Important content tips:
Listing date of restricted shares granted this time: February 16, 2022
Number of restricted shares registered this time: 6.4 million shares
Grant price of restricted shares: 3.69 yuan / share (RMB, the same below)
Number of registrants of this restricted stock Grant: 72
Source of this restricted stock: the company’s A-share common stock issued by the company to the incentive object
In accordance with the measures for the administration of equity incentive of listed companies issued by the China Securities Regulatory Commission and the relevant provisions of Shenzhen Stock Exchange and Shenzhen Branch of China Securities Depository and Clearing Corporation, it has been reviewed and confirmed by Shenzhen Stock Exchange and Shenzhen Branch of China Securities Depository and Clearing Corporation, Jinling Pharmaceutical Company Limited(000919) (hereinafter referred to as the “company”) has completed the grant registration of the restricted stock incentive plan in 2021 (hereinafter referred to as the “incentive plan”), and the relevant matters are described as follows:
1、 Decision making procedures and information disclosure performed in this restricted stock grant
1. On December 29, 2021, the company held the 15th meeting of the 8th board of directors, deliberated and adopted the Jinling Pharmaceutical Company Limited(000919) 2021 restricted stock incentive plan (Draft) and its abstract, the Jinling Pharmaceutical Company Limited(000919) 2021 restricted stock incentive plan assessment management measures Related proposals (Announcement No.: 2021-065) such as the proposal on requesting the general meeting of shareholders of the company to authorize the board of directors to handle matters related to the restricted stock incentive plan in 2021, the related directors avoided voting on the relevant proposals, and the independent directors expressed independent opinions on matters related to the incentive plan of the company.
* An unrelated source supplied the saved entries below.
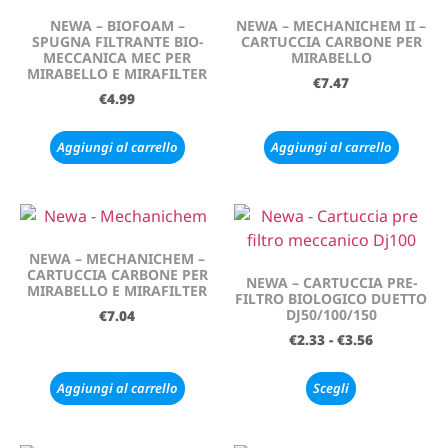
NEWA – BIOFOAM –
NEWA – MECHANICHEM II –
SPUGNA FILTRANTE BIO-
CARTUCCIA CARBONE PER
MECCANICA MEC PER
MIRABELLO
MIRABELLO E MIRAFILTER
€
7.47
€
4.99
Aggiungi al carrello
Aggiungi al carrello
NEWA – MECHANICHEM –
CARTUCCIA CARBONE PER
NEWA – CARTUCCIA PRE-
MIRABELLO E MIRAFILTER
FILTRO BIOLOGICO DUETTO
DJ50/100/150
€
7.04
€
2.33
-
€
3.56
Aggiungi al carrello
Scegli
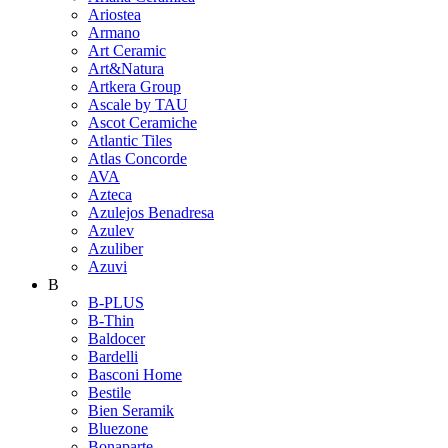
Ariostea
Armano
Art Ceramic
Art&Natura
Artkera Group
Ascale by TAU
Ascot Ceramiche
Atlantic Tiles
Atlas Concorde
AVA
Azteca
Azulejos Benadresa
Azulev
Azuliber
Azuvi
B
B-PLUS
B-Thin
Baldocer
Bardelli
Basconi Home
Bestile
Bien Seramik
Bluezone
Bonaparte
2. On December 29, 2021, the company held the 10th meeting of the 8th board of supervisors, deliberated and adopted the Jinling Pharmaceutical Company Limited(000919) 2021 restricted stock incentive plan (Draft) and its abstract, the Jinling Pharmaceutical Company Limited(000919) 2021 restricted stock incentive plan assessment management measures In the proposal on reviewing the list of incentive objects of the company’s restricted stock incentive plan in 2021 (Announcement No.: 2021-066), the board of supervisors of the company verified the relevant matters of the incentive plan and issued relevant verification opinions.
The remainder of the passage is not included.